The next day, or another, the young man with gold hair, whose name might be Peter, but I have forgotten since the last time he told me, goes loping by, talking at a great speed and gesturing grandly, following on the heels of one of the staff members, who is ignoring him, though not in a mean way. Jeff and I watch the loping young man as we munch on our snack.
"Who's that?" Jeff asks.
"I think his name might be Peter. Don't quote me on that."
"What does he have?"
"Bipolar. He's psychotic right now." Peter, or whatever, spins on his heel and follows the staff back in the other direction. He waves his notebook over his head. "He has a mathematical man in his head," I mention to Jeff.
The staff person passes us, Peter close on her heels.
"I knew it!" he cries, jabbing his stub of a pencil into the air. "This is all part of the plan, isn't it?" He looks absolutely delighted. He spins around and notices us, and sits down next to Jeff on the couch. He shakes Jeff's hand vigorously, then turns to me.
"I knew it," he repeats, satisfied, picking up a tattered magazine, crossing his legs, flipping through the pages, throwing it back on the table, uncrossing his legs, throwing his arms over the back of the couch, and looking around as if taking in a sunny day in Havana. He shakes his head. "This whole thing," he says, gesturing at the psych ward, the patients and visitors and staff. "They're telling me it's not part of the plan. But I see the plan."" He looks at Jeff and smiles very wide. He leans toward him. " You see the plan, don't you?" he demands.

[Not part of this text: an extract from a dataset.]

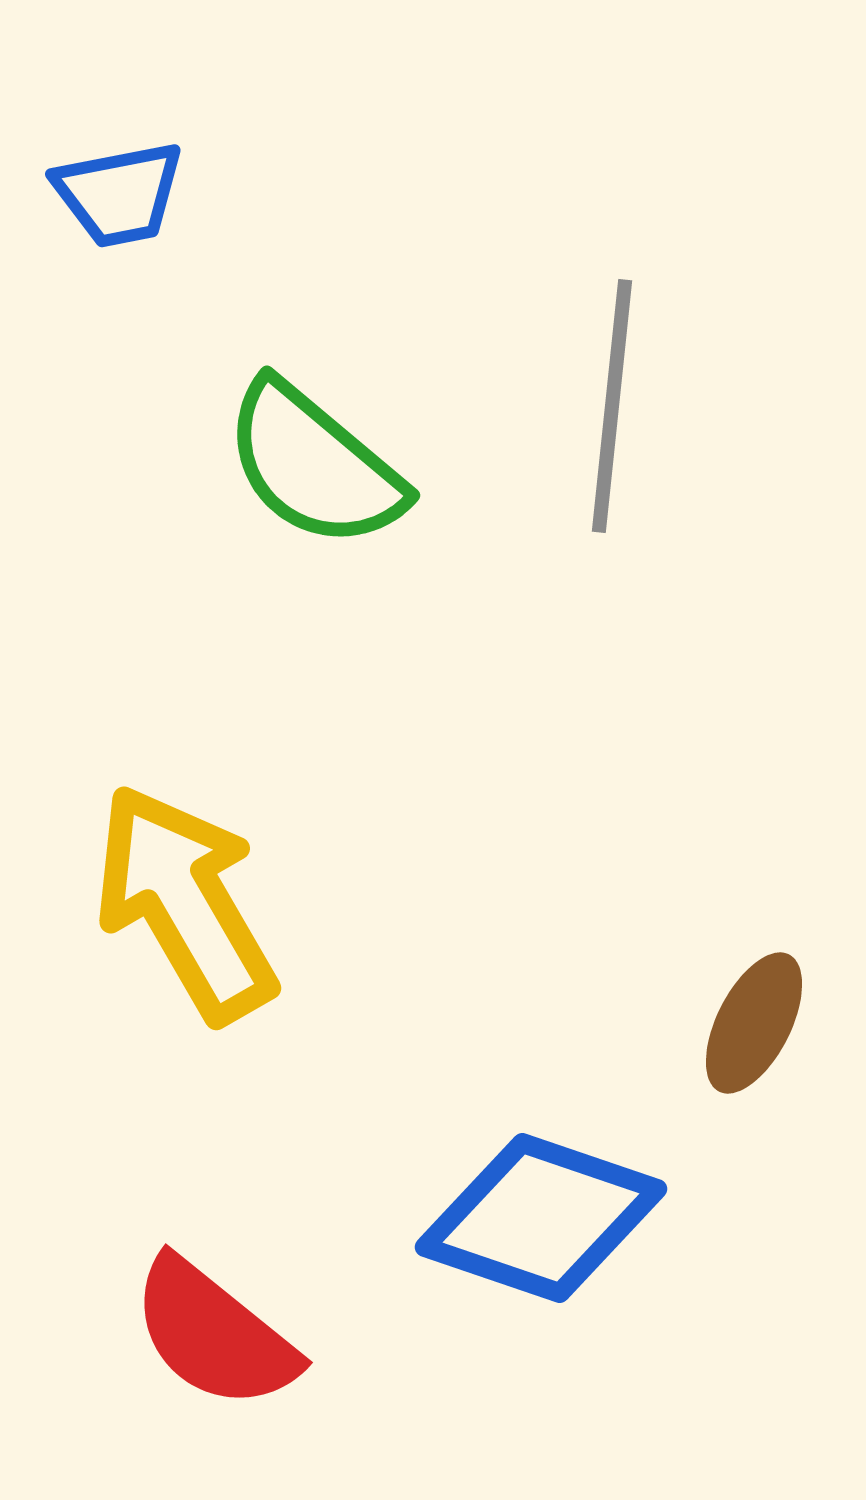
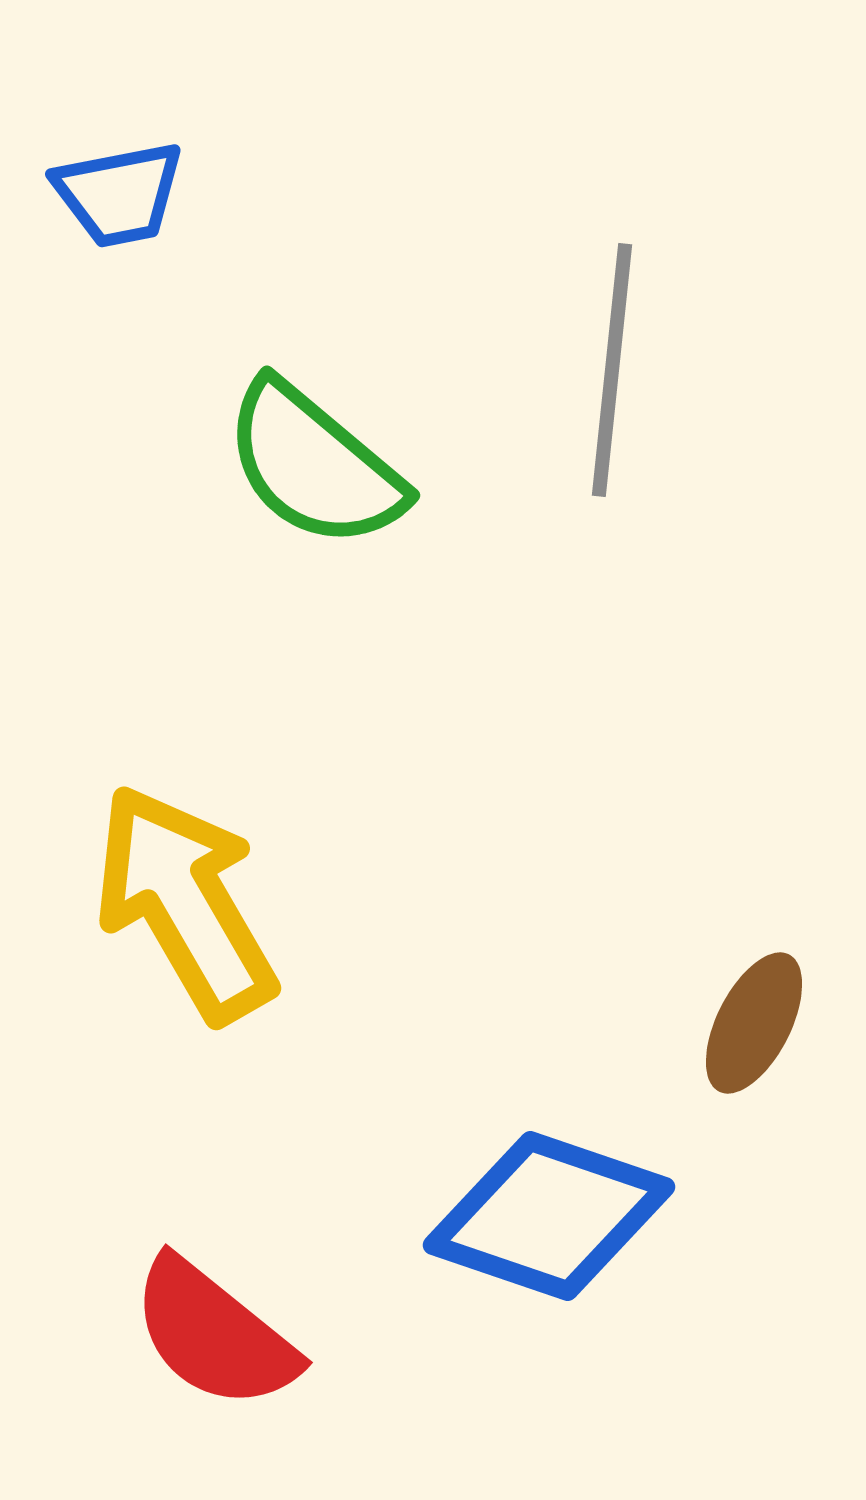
gray line: moved 36 px up
blue diamond: moved 8 px right, 2 px up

"Of course. It's plain as day," Jeff says, and offers him the bag of chips.
The next time we see Peter, he's possessed, and a horde of hospital security has come to hold him down. His parents watch from the corner. Security hauls him off to the padded room. His parents look around, then slowly sit back down on the couch.
Hospitalization #4
October 2004
The visitors sit at tables, or in circles of chairs, with their person. The visitors watch their person, not knowing what to say. They talk to their person about anything they can think of except what's going on. The people who have visitors have not yet lost everything. Some of the visitors stare at us, rudely, stupidly, as if we don't see them staring, and in truth some of us don't. But some of us do, and we catch their eyes, and they look away quickly, embarrassed, afraid of us, wanting to stare at us some more.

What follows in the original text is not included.